Thunderbird D-Prize
The world has solutions to poverty. Can you distribute them to the people most in need?
Our society has invented many effective poverty solutions. Sadly, most of these fail to reach actual people in need. If we have already created solutions, why havent these solutions reached the needy?
The world needs entrepreneurs who can distribute proven poverty solutions in the developing world. Can you figure out a better way to distribute a solar lamp, or vaccine, or any other proven poverty solution to people in need?
Thunderbird D-Prize is a call to Thunderbird's daring entrepreneurs. Pitch your idea to solve one of the challenges below. If selected, we will award up to approximately $15,000 to pilot your new venture in Africa, India, or another other developing region this summer
Challenges
14 million unintended teen pregnancies occur annually in sub-Saharan Africa, and girls are 5x more likely to be infected with HIV. A one-hour “sugar daddy awareness” class is proven to reduce these risks by 28 percent. Can you teach “sugar daddy awareness” classes to 500,000 girls in the next two years?

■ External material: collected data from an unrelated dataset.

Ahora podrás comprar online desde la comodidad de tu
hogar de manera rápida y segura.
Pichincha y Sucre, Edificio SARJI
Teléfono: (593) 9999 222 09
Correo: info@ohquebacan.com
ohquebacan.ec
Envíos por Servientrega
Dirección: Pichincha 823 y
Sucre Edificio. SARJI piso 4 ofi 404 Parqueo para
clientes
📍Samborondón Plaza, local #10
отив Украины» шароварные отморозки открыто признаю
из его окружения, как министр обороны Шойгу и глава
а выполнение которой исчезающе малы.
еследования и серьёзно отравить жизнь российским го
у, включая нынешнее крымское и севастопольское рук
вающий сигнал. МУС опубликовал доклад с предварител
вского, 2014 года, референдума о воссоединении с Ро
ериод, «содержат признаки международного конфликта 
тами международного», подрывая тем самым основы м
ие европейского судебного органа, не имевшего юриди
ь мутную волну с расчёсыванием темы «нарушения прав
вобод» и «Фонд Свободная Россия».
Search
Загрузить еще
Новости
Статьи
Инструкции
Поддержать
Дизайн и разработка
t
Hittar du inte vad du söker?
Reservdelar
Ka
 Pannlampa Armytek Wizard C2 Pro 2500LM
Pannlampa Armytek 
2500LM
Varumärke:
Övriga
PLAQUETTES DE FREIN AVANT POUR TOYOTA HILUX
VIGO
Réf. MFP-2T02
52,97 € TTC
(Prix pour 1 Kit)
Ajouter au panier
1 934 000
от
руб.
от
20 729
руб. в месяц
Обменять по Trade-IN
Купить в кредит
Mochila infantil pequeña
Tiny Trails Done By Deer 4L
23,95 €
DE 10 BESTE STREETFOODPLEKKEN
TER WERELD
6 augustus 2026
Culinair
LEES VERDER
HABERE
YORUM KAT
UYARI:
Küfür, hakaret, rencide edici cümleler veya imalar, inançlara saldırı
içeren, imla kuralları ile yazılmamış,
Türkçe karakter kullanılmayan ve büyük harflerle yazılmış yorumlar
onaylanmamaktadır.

600 million people in sub-Saharan Africa use kerosene lanterns to light their homes. Solar lamps are cheaper, cleaner, create cost savings, and increase household incomes by 30%. Can you design a plan to sell solar lights to 25,000 rural or slum-dwelling households in the next two years?
For $20, a child can be vaccinated against a range of infectious disease for life. Yet millions of vaccines are wasted. Can you create a simple management system that tracks vaccine supplies over one supply chain, with a plan to scale country-wide in two years?
You may also select any of the challenges currently listed on the D-Prize website.